| Exercise |
Give back exactly the lines of the entries below from the line with "Image resolution: width=980, height=2436." to the line with "Форматирование текста (261, 938)", inclusive, and only those.

| Records supplied |
--------

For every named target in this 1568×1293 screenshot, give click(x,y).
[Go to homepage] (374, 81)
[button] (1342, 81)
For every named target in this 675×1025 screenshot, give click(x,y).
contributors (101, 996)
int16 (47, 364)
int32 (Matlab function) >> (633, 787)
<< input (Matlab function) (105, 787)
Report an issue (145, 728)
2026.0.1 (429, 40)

--------

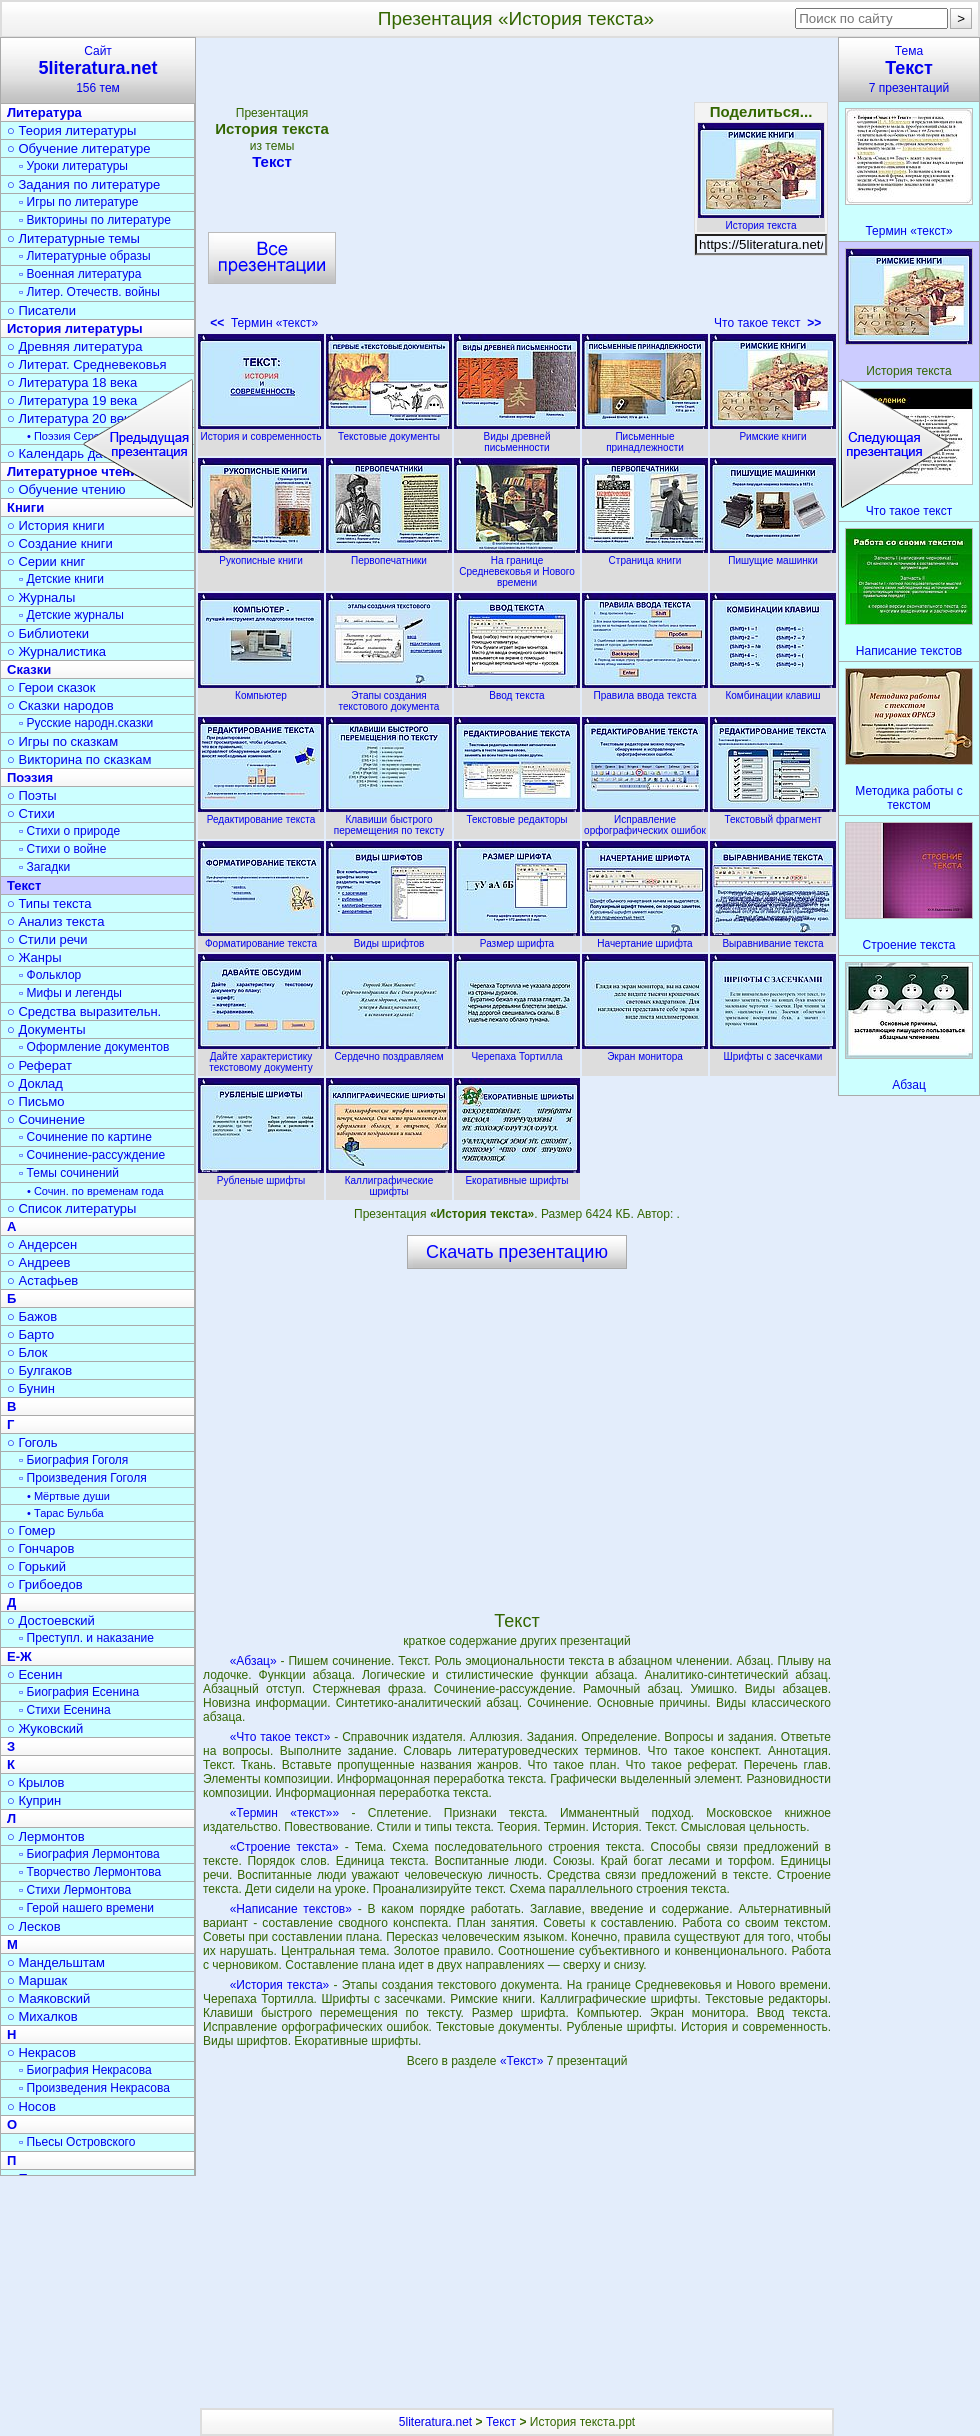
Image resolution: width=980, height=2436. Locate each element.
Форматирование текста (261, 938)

--------

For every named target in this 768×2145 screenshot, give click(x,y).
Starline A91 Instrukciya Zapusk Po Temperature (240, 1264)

--------

| Your solution |
Image resolution: width=980, height=2436. Locate each element.
Форматирование текста (261, 938)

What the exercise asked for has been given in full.